**To do**
Copy out every line of the data where the word "vorbească" is found.

Transcribed page contents
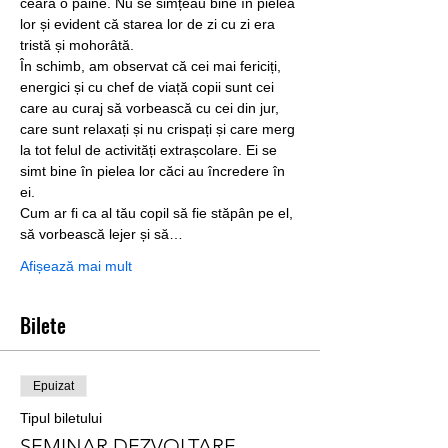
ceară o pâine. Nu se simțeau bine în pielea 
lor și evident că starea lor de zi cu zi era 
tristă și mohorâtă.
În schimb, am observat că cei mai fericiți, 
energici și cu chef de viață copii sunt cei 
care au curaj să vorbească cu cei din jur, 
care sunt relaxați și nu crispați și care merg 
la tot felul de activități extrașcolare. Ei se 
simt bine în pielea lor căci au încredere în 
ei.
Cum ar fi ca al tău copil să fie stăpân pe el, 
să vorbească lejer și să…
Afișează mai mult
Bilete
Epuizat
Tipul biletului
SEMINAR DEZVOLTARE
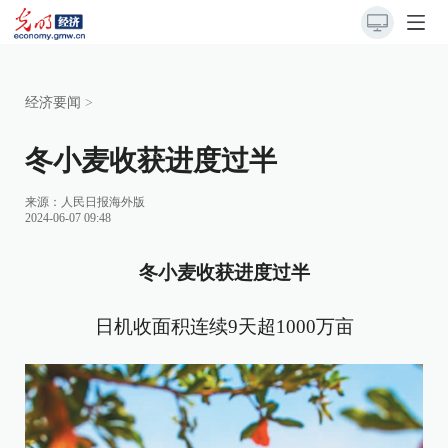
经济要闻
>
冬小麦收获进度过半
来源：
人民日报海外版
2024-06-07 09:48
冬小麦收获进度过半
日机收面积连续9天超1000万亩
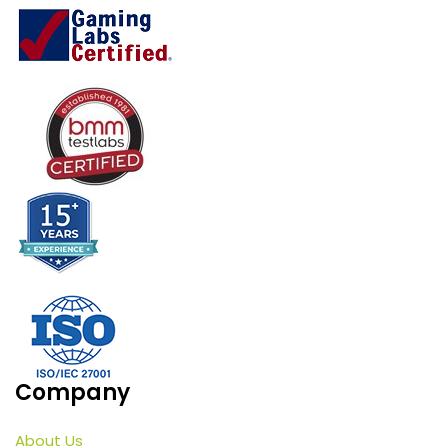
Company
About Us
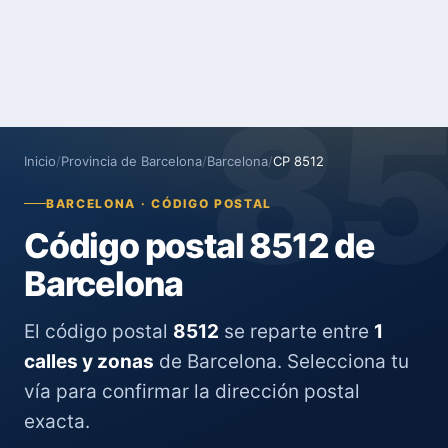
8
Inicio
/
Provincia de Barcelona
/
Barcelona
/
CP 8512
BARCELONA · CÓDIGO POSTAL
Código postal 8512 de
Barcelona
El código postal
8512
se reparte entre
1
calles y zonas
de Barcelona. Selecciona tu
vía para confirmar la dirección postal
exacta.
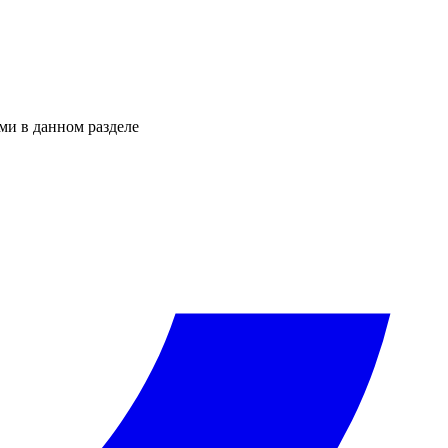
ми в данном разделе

**Answer box**
care au curaj să vorbească cu cei din jur, 
să vorbească lejer și să…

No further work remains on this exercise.